题目：Dynamic Stochastic Approximation for Multi-stage Stochastic Optimization with Applications in Asset Allocation
Guanghui (George) Lan is an Associate Professor and A. Russell Chandler III Career
Professor in the H. Milton Stewart School of Industrial and Systems Engineering at Georgia Institute of Technology since January 2016. Before that he had served as a faculty member in the Department of Industrial and Systems Engineering at the University of Florida from 2009 to 2015, after he earned his Ph.D. degree from Georgia Institute of Technology in August, 2009. He graduated with a master degree in Mechanical Engineering from Shanghai Jiao Tong University. His main research interests lie in optimization and machine learning. His research has been supported by the National Science Foundation, Office of Naval Research and Army Research Office. The academic honors that he received include the INFORMS Computing Society Student Paper Competition First Place (2008), INFORMS George Nicholson Paper Competition Second Place (2008), Mathematical Optimization Society Tucker Prize Finalist (2012), INFORMS Junior Faculty Interest Group (JFIG) Paper Competition First Place (2012) and the National Science Foundation CAREER Award (2013). Dr. Lan serves as the associate editor for a few leading optimization journals including Mathematical Programming, SIAM Journal on Optimization and Computational Optimization and Applications.

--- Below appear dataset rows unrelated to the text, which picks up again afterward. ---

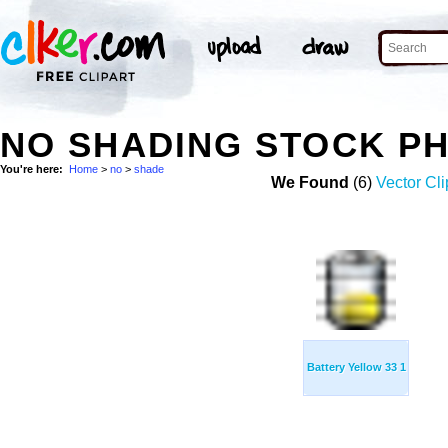
NO SHADING STOCK P
You're here:
Home
>
no
>
shade
We Found
(6)
Vector Cli
Battery Yellow 33 1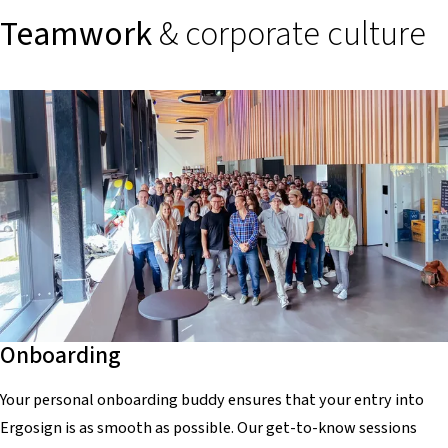
Teamwork
& corporate culture
Onboarding
Your personal onboarding buddy ensures that your entry into
Ergosign is as smooth as possible. Our get-to-know sessions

In this talk, we first review some basic modeling techniques and solution methods for multi-stage stochastic optimization which has wide applications in operations management, such as inventory control and asset allocation. We then present a new stochastic first-order method, namely the dynamic stochastic approximation (DSA) algorithm, for solving these types of stochastic optimization problems. In particular, we show that DSA will be efficient in solving problems with a large number of decision variables, but a relatively small number of stages. We illustrate the advantages of this method over existing ones for solving a classic multi-stage asset allocation problem.